_WHAT TO PRODUCE_.
Your job is to return each record exactly, minus any pictures.

_THE DATA_.
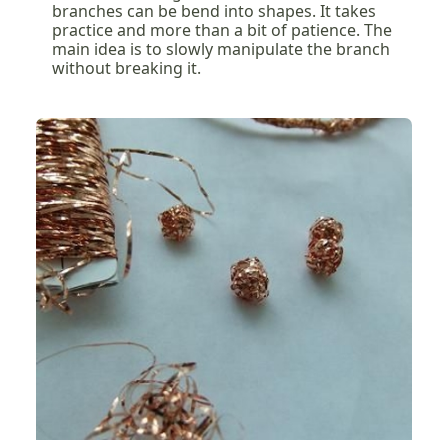
branches can be bend into shapes. It takes
practice and more than a bit of patience. The
main idea is to slowly manipulate the branch
without breaking it.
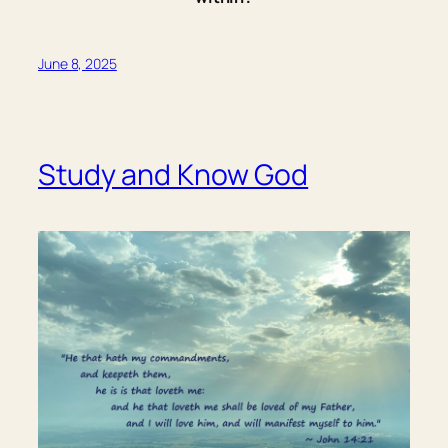
June 8, 2025
Study and Know God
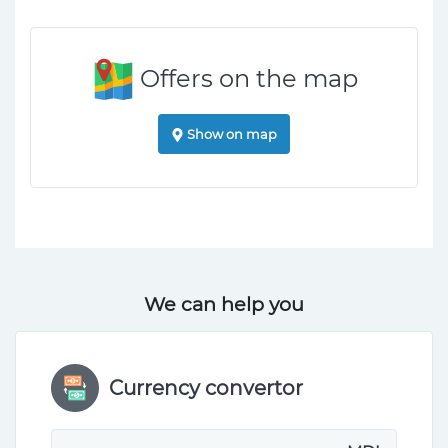
Offers on the map
Show on map
We can help you
Currency convertor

_TASK ANSWER_.
branches can be bend into shapes. It takes
practice and more than a bit of patience. The
main idea is to slowly manipulate the branch
without breaking it.
June 8, 2025
Study and Know God
Offers on the map
Show on map
We can help you
Currency convertor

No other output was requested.